Sunday, October 28, 2007

The Use of Metaphor

Some poets use metaphors in their poems to help them in clarifying images they drew in the lines, or describe the ideas which they want the reader to understand and make it easier to observe by relating the idea to something that a reader can imagine or know.

In fact, Audre Lorde used metaphor in her poem “Coal” to relate her ideas and images to some physical objects to make it easier for the reader to understand. She named her poem with “Coal” which implies black color to show the reader how she was proud to be black and specially in the Black Arts Movement period, which was a period that blacks tried to form a self identity and came over the slavery period they lived before. Moreover, she had chosen the coal in particular as a material that has the darkest black color possible to help her describe that state of an extreme proud of her color. Hence, this metaphor can be seen clearly by relating the coal to “"I am black because I came from the earth's insides.”

Accordingly, Lorde used the diamond as another physical object to describe and clarify her ideas about the words spoken by humans and how they can be shaped in a good or bad way. This can bee seen when she said “Some words are open like a diamond“. Furthermore, she kept on using metaphor to describe the words by relating them to the breeding of adders when she said “Some words live in my throat breeding like adders”, which implied the ability to hold dangerous things to say even though it is hard to hold.
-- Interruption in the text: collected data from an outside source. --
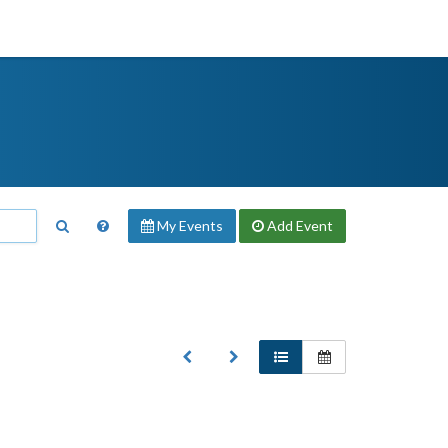
My Events
Add
Event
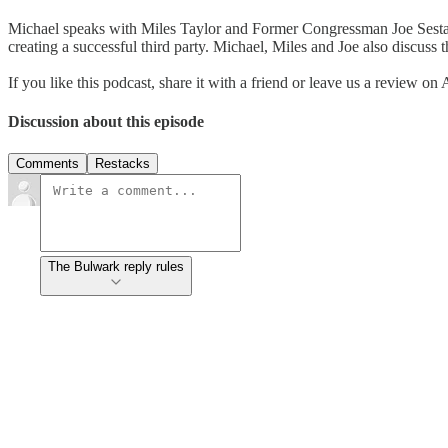
Michael speaks with Miles Taylor and Former Congressman Joe Sestak a
creating a successful third party. Michael, Miles and Joe also discus
If you like this podcast, share it with a friend or leave us a review on
Discussion about this episode
Comments
Restacks
The Bulwark reply rules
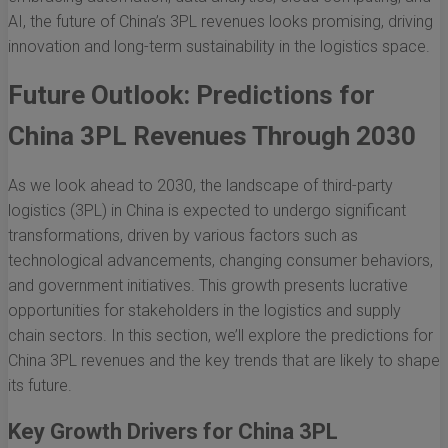
AI, the future of China’s 3PL revenues looks promising, driving
innovation and long-term sustainability in the logistics space.
Future Outlook: Predictions for
China 3PL Revenues Through 2030
As we look ahead to 2030, the landscape of third-party
logistics (3PL) in China is expected to undergo significant
transformations, driven by various factors such as
technological advancements, changing consumer behaviors,
and government initiatives. This growth presents lucrative
opportunities for stakeholders in the logistics and supply
chain sectors. In this section, we’ll explore the predictions for
China 3PL revenues and the key trends that are likely to shape
its future.
Key Growth Drivers for China 3PL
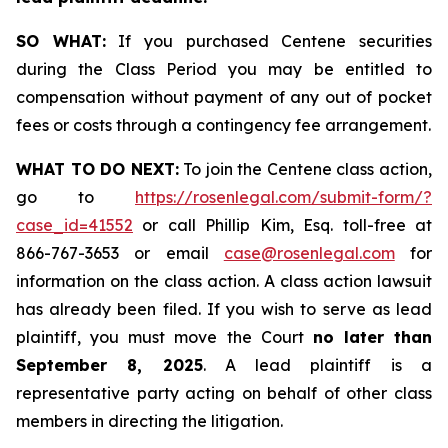
SO WHAT:
If you purchased Centene securities
during the Class Period you may be entitled to
compensation without payment of any out of pocket
fees or costs through a contingency fee arrangement.
WHAT TO DO NEXT:
To join the Centene class action,
go to
https://rosenlegal.com/submit-form/?
case_id=41552
or call Phillip Kim, Esq. toll-free at
866-767-3653 or email
case@rosenlegal.com
for
information on the class action. A class action lawsuit
has already been filed. If you wish to serve as lead
plaintiff, you must move the Court
no later than
September 8, 2025
. A lead plaintiff is a
representative party acting on behalf of other class
members in directing the litigation.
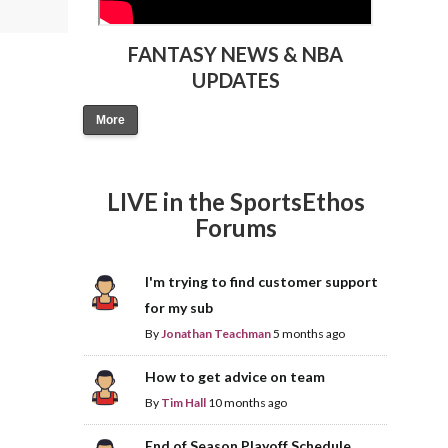
FANTASY NEWS & NBA
UPDATES
More
LIVE in the SportsEthos
Forums
I'm trying to find customer support
for my sub
By
Jonathan Teachman
5 months ago
How to get advice on team
By
Tim Hall
10 months ago
End of Season Playoff Schedule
Accordingly, the words were related to other things in Lorde’s poem, when she compared them to gypsies when se said “Other know sun seeking like gypsies over my tongue”, wagers when she said “Then there are words like stapled wagers in a perforated book”, and sparrows “explode through my lips like young sparrows bursting from shell”.

In conclusion, Lorde’s poem satisfies the idea of “Poem is a metaphor”. She went through her ideas and pictures in her poem and related them to physical object, colors, human kinds, and snakes. Hence, the use of metaphor might make the poem more clear to readers to understand how the poet felt and wanted to say.